При этом, по Рябову, «„бензиновое государство“ в его нынешнем состоянии не может быть социальным, сбалансированным, учитывающим интересы большинства населения. Таким, каким являются государства в развитых странах мира». А теперь похоже на стенания Нуреева-Латова. «Для „бензинового государства“ реформы – это не средство перехода к более высоким формам социальной и экономической организации общества, а, прежде всего, инструмент оптимизации существующей системы, избавления ее от всего лишнего, обременяющего». И совсем уже интересно о приватизации природных ресурсов. «Что же касается формы собственности на глобальные ресурсы, то относительно перспектив „бензинового государства“ этот вопрос не имеет принципиального значения. Поскольку очевидно, что правящая элита согласится на масштабную приватизацию ведущих нефтяных и газовых компаний лишь при условии, что по завершении этого процесса контрольные пакеты акций этих корпораций останутся в ее руках» [45].

Следует отметить идеологическую направленность, которую в последние годы приобрели дискуссии по этой проблематике. Андрей Колганов справедливо отмечает: «Важную роль в распространении концепции „власти-собственности“ сыграла, вероятно, идеологическая мода рубежа 1980-1990-х годов, когда широкую популярность получили любые идеи, позволявшие негативно оценивать социалистическую систему… На базе этой концепции гипертрофированная роль бюрократии в экономической системе советского типа становится поводом для отождествления социалистического строя с экономическим строем азиатских деспотий… При этом выстраивается линия преемственности между средневековой Россией, СССР и современной российской экономикой, все беды которой объясняются сохранением тяжелого наследия „власти-собственности“» [24].

После краткого экскурса в историю вопроса возвратимся к исходному постулату книги Гайдара. Вызывает недоумение вопрос, почему он взял за основу своей конструкции столь шаткую и спорную концепцию как азиатский способ производства? Почему вопреки всем законам истории поместил Россию ХХ века между первобытно-общинной и рабовладельческой формациями (античностью, по Марксу)? И если он действительно считал СССР и Россию настолько замшелыми реликтами цивилизации, неужели действительно рассчитывал за несколько месяцев выдернуть страну из тысячелетней отсталости, где она столь прочно, на его взгляд, укоренилась? Представляется, что ответ на эти сугубо риторические вопросы лежит в другой плоскости. Горькая правда заключается в том, что идеолог либеральных реформ намеревался демонтировать не только и не столько социализм, но и всю российскую государственность, как таковую, коль скоро вся российская история и цивилизация были неправильными, незападными, непрогрессивными, а Россия тысячелетиями блуждала в тупиковом ответвлении истории.

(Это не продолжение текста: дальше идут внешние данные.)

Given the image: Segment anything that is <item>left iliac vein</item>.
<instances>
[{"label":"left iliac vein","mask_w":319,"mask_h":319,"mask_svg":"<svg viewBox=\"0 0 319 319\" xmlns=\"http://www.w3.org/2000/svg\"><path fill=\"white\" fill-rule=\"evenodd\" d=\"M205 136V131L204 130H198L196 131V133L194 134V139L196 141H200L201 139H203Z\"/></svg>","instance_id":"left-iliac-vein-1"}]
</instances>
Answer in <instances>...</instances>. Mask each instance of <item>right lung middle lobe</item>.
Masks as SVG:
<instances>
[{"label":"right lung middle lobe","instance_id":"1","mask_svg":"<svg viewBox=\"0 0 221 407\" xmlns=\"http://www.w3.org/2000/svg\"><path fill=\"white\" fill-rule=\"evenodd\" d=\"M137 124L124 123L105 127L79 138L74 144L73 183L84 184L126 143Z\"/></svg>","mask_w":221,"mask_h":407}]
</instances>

Характерно следующее утверждение Гайдара: «Лишь в XIX веке „Запад“ и „Восток“ по-настоящему встретились. Эта встреча показала преимущества западной системы: экспансия в самых разных формах шла с запада на восток и никогда в обратном направлении…» [9, c.18]. Если, конечно, не считать трехсотлетнее татаро-монгольское иго! Одной полуфразой Гайдар подписал приговор Востоку с его тысячелетней историей Китайской, Османской, Персидской империй, цивилизаций Индии и Ближнего Востока.

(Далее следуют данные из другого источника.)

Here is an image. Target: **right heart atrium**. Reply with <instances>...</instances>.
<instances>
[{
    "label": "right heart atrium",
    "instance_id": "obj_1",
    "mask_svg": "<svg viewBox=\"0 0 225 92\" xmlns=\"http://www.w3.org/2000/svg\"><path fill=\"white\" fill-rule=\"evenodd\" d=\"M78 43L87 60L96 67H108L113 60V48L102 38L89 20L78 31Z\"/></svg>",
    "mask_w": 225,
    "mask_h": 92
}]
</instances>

Не удивительно, что после такого заявления следует тезис о том, что «с XVI века проявилось легшее в основу всех последующих конфликтов главное обстоятельство – Россия оказалась в положении перманентно догоняющей Запад цивилизации». При этом автор нисколько не сомневается, что Россия должна непременно догонять Запад. Он рассматривает два возможных ответа на европейский вызов. «Первый: попытаться перенимать не структуры, воспроизводящие экономический рост, а только его результаты, идя при этом „своим путем“; …используя государственные структуры для экономического скачка, для преодоления отставания». Другая стратегия заключается в том, чтобы «изменить само устройство социально-экономической системы, попытаться снять многовековые наслоения, восстановить прерванное социальное и культурное единство с Европой, перейти с „восточного“ на „западный“ путь, пусть не сразу, постепенно, но взрастить подобные европейским институты на российской почве и, опираясь на них, создать мощные стимулы к саморазвитию, инновациям, предпринимательству, интенсивному экономическому росту. Но это неизбежно означает „укоротить“ государство» [9, c.48]. Вполне понятно, что его сердцу был любезен именно второй путь, на который он безжалостно выволакивал Россию в лихих 1990-х годах.